The theory ZF[n] is the ZF axioms except power set, and positing that
the set N of natural numbers has n iterated power sets.

STATEMENT ZF[n] is inter-interpretable with (n+2)-order arithmetic.

Sketch:  The nonobvious direction is to interpret ZF[n] in (n+2)-order
arithmetic.  Ackermann interpreted all of ZF except infinity in PA.
He interprets any number n as the 'ZF-set' of all m such that the m-th
place in the binary expansion of n is a 1.  In other words the
remainder of n on division by 2^(m+1) is at least 2^m.

This codes the hereditarily finite sets as binary numbers, and in fact
it has a definable global choice function.

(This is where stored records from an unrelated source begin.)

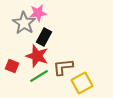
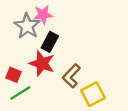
brown L-shape: (63, 67) -> (71, 76), turned -40
green line: (39, 76) -> (20, 93), moved

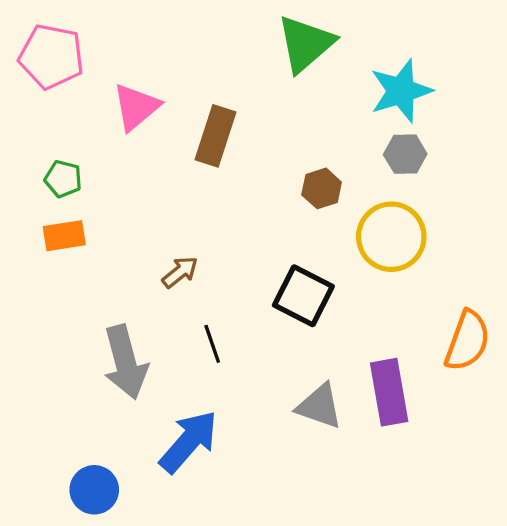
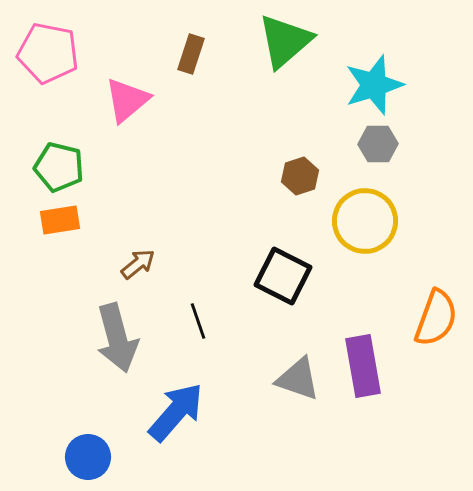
brown rectangle: (215, 136) -> (191, 54), moved, size x0.7
green pentagon: (63, 179) -> (59, 167), size x1.4
brown arrow: (180, 272) -> (138, 264), moved

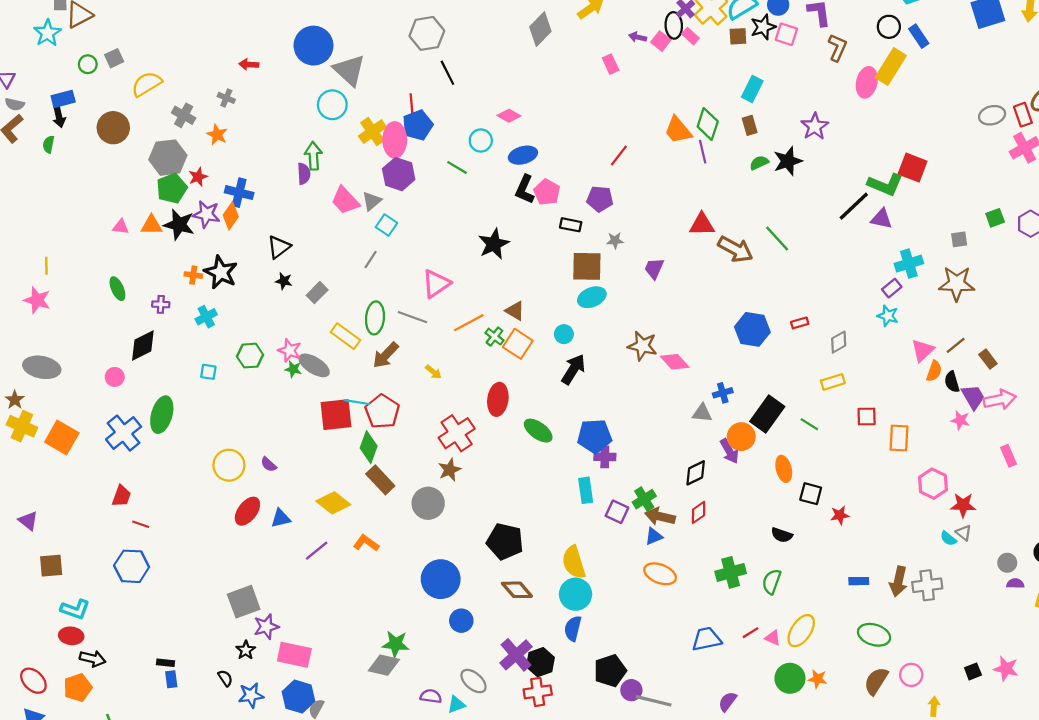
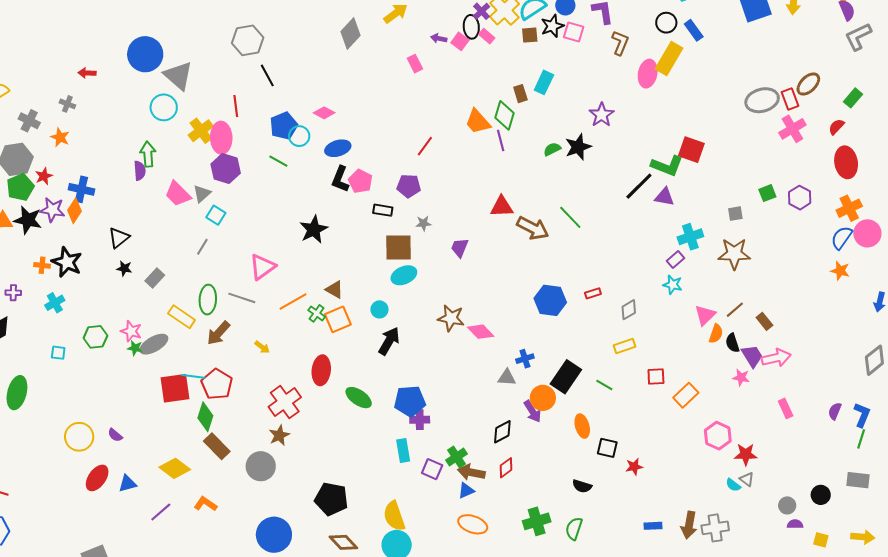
gray ellipse: (992, 115) -> (762, 100), size x1.4
blue pentagon: (418, 125) -> (284, 126), moved
brown rectangle: (750, 125) -> (520, 94), moved
orange square: (518, 344) -> (338, 319), turned 36
gray ellipse: (314, 365) -> (154, 344), turned -60
orange rectangle: (899, 438) -> (686, 395), turned 45

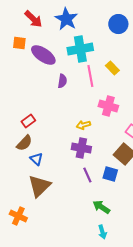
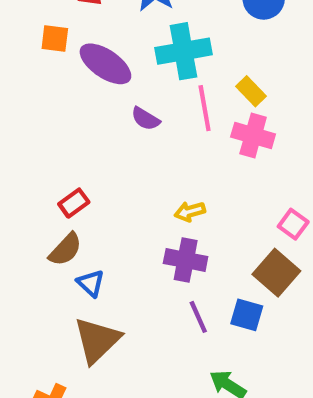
purple semicircle: (62, 81) -> (146, 119), turned 112
pink cross: (108, 106) -> (253, 136), moved

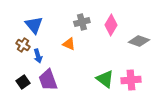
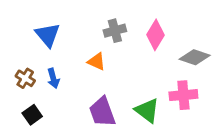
brown cross: (23, 45) -> (25, 78), moved
purple trapezoid: (48, 80) -> (102, 112), moved
pink cross: (131, 80) -> (183, 95), moved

Extend this to second order arithmetic by interpeting a ZF-set as a
set (in the sense of second order arithmetic) which is either a
singleton {n} or unbounded.  Interpret any singleton {n} the way
Ackermann interprets n as a hereditarily finite ZF-set,  And interpret
{n} as a ZF-element of an unbounded set P iff n is an element of P in
the second order sense.  So the singletons correspond to hereditarily
finite sets.  The unbounded sets correspond to all ZF sets of rank
omega.   This interpetation  still has a definable global choice
function.

In third order arithmetic interpret a ZF-set as any class C of sets of
numbers such that for every set P in C, P counts as a ZF-set in the
2nd-order interpretation.  This includes a ZF-powerset for the ZF-set
of all natural numbers, but no powerset for that powerset.  This
interpretation does not provably satisfy choice for ZF sets.

The step used for third order works as well for all higher orders.

So two questions:

Is this sketch correct?

Is there an existing reference to cite in writing about this matter?